Problem to solve
A faithful copy of every entry, with the pictures removed, is what is needed here.

** Study material follows **

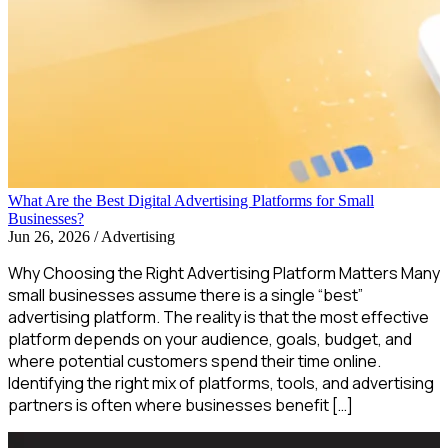
What Are the Best Digital Advertising Platforms for Small
Businesses?
Jun 26, 2026
/
Advertising
Why Choosing the Right Advertising Platform Matters Many
small businesses assume there is a single “best”
advertising platform. The reality is that the most effective
platform depends on your audience, goals, budget, and
where potential customers spend their time online.
Identifying the right mix of platforms, tools, and advertising
partners is often where businesses benefit […]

** End of Study material **

Answer box
What Are the Best Digital Advertising Platforms for Small
Businesses?
Jun 26, 2026
/
Advertising
Why Choosing the Right Advertising Platform Matters Many
small businesses assume there is a single “best”
advertising platform. The reality is that the most effective
platform depends on your audience, goals, budget, and
where potential customers spend their time online.
Identifying the right mix of platforms, tools, and advertising
partners is often where businesses benefit […]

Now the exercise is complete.